Extracted page text data:

□ □ □

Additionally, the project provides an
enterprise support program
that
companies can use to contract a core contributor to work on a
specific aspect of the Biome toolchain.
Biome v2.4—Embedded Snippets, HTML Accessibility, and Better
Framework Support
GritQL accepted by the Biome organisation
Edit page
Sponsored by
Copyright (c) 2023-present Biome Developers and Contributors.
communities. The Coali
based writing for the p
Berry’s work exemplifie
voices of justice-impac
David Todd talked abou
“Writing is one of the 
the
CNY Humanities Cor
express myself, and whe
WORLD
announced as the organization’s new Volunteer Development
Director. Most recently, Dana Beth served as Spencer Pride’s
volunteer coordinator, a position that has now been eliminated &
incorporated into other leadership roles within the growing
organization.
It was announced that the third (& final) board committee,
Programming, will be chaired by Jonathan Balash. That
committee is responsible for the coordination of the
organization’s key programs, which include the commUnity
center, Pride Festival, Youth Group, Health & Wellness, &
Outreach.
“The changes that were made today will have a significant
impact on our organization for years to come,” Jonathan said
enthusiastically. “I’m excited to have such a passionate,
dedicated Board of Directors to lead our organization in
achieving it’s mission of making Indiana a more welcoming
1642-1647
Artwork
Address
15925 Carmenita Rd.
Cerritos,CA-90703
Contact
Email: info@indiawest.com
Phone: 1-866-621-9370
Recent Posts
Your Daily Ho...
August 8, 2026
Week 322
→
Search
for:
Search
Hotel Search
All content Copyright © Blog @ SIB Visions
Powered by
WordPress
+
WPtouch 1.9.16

□ □ □

* [What the exercise asks]
Every line with "will" in it should be copied from the entries.

* [Output below]
Programming, will be chaired by Jonathan Balash. That
“The changes that were made today will have a significant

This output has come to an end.